Different Types of Risks in Business
Fri, Jun 8, 2012
Starting a business is risky, but its worth taking such a risk. Usually, entrepreneurs are portrayed as daredevils by the media. They are projected as someone who risked everything to start their own business, when the reality is maximum entrepreneurs had a safety net in place before they thought of becoming an entrepreneur.
The point I’m trying to make is that entrepreneurship is not about gambling so much as it’s about knowing how to mitigate risk.
As an entrepreneur/founder, you must know these different types of risk that Chris Dixon has explained so well.
Financing risk: You can’t raise money at various stages because you haven’t hit accretive milestones or your space isn’t appealing to investors.

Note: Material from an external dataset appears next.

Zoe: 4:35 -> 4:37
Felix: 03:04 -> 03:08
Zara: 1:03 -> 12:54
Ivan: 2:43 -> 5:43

Product risk: You can’t translate your concept into a working and compelling product.
Technology risk: You can’t build a good enough or, if necessary, breakthrough technology.
Business development risk: You can’t get deals with other companies that you depend on to build or distribute your product.
Market risk: Customers or users won’t want your product.
Timing risk: You are too early or too late to the market.
Margin risk: You build something people want but that you can’t defend, and therefore competitors will squeeze your margins.
At the early stage, the main way to mitigate these risks is to recruit great people as co-founders or early employees. You shouldn’t recruit people that will give you a high likelihood of reducing these risks. You should recruit people that give you an unfair advantage. You should try to win the game before it starts.
Startups are hard, and risky. But if you lump all the risks together, you are playing the lottery. Talented entrepreneurs identify specific risks and do everything they can to overcome them.
Do you know of some other types of risk involved in starting a business?